Stored data entries
-.-.-
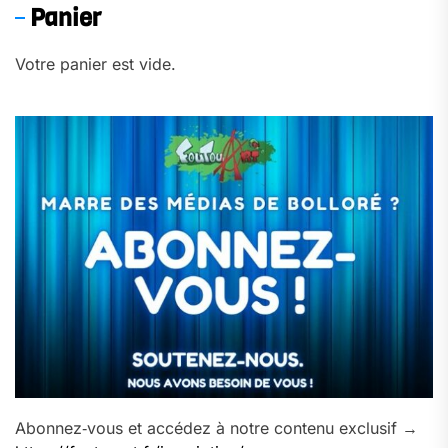
Panier
Votre panier est vide.
Abonnez‑vous et accédez à notre contenu exclusif →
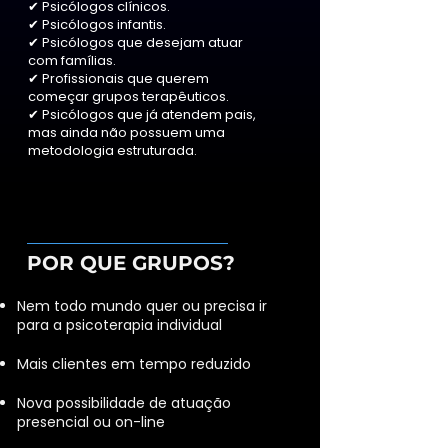
✔ Psicólogos clínicos.
✔ Psicólogos infantis.
✔ Psicólogos que desejam atuar
com famílias.
✔ Profissionais que querem
começar grupos terapêuticos.
✔ Psicólogos que já atendem pais,
mas ainda não possuem uma
metodologia estruturada.
POR QUE GRUPOS?
Nem todo mundo quer ou precisa ir
para a psicoterapia individual
Mais clientes em tempo reduzido
Nova possibilidade de atuação
presencial ou on-line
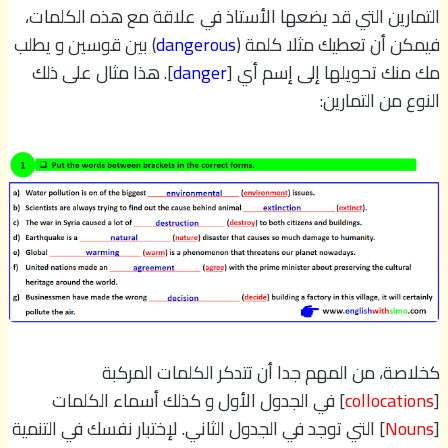
التمارين التي قد يضعها الأستاذ في علاقة مع هذه الكلمات،
فيمكن أن تعطيك مثلا كلمة (
dangerous
) بين قوسين و يطلب
مك منك تحويلها إلى إسم أي [
danger
]. هذا مثال على ذلك
النوع من التمارين:
كخلاصة، من المهم جدا أن تتدكر الكلمات المركبة
[
collocations
] في الجدول الأول و كذلك أسماء الكلمات
[
Nouns
] التي توجد في الجدول الثاني. لإختبار نفسك في التنمية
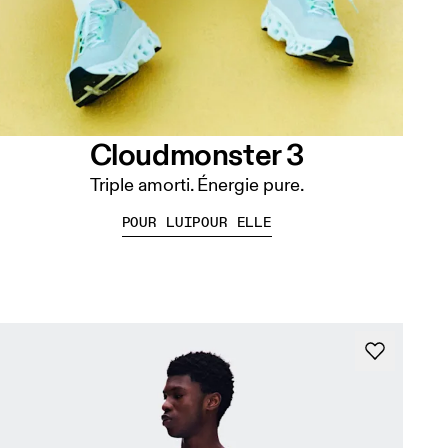
Cloudmonster 3
Triple amorti. Énergie pure.
POUR LUI
POUR ELLE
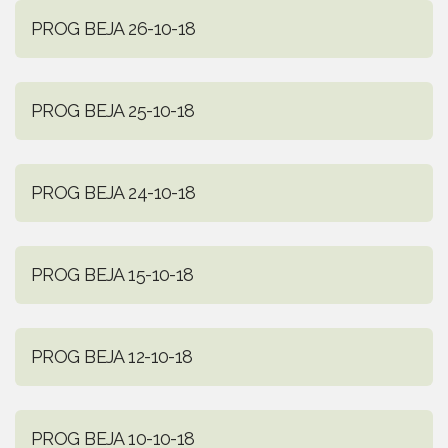
PROG BEJA 26-10-18
PROG BEJA 25-10-18
PROG BEJA 24-10-18
PROG BEJA 15-10-18
PROG BEJA 12-10-18
PROG BEJA 10-10-18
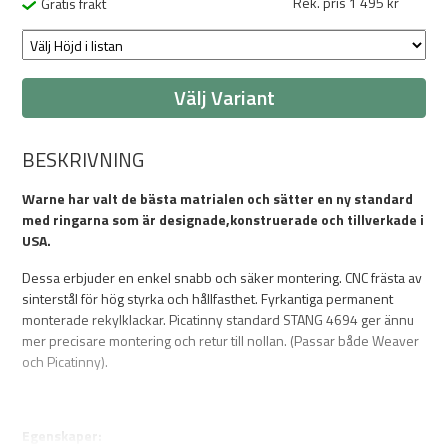
Rek. pris 1 495 kr
Gratis frakt
Välj Variant
BESKRIVNING
Warne har valt de bästa matrialen och sätter en ny standard
med ringarna som är designade,konstruerade och tillverkade i
USA.
Dessa erbjuder en enkel snabb och säker montering. CNC frästa av
sinterstål för hög styrka och hållfasthet. Fyrkantiga permanent
monterade rekylklackar. Picatinny standard STANG 4694 ger ännu
mer precisare montering och retur till nollan. (Passar både Weaver
och Picatinny).
Egenskaper:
-.-.-
** PROBLEM STATEMENT **
Where does the word "montering" occur in the data? Copy every line that has it.

** REPLY **
Dessa erbjuder en enkel snabb och säker montering. CNC frästa av
mer precisare montering och retur till nollan. (Passar både Weaver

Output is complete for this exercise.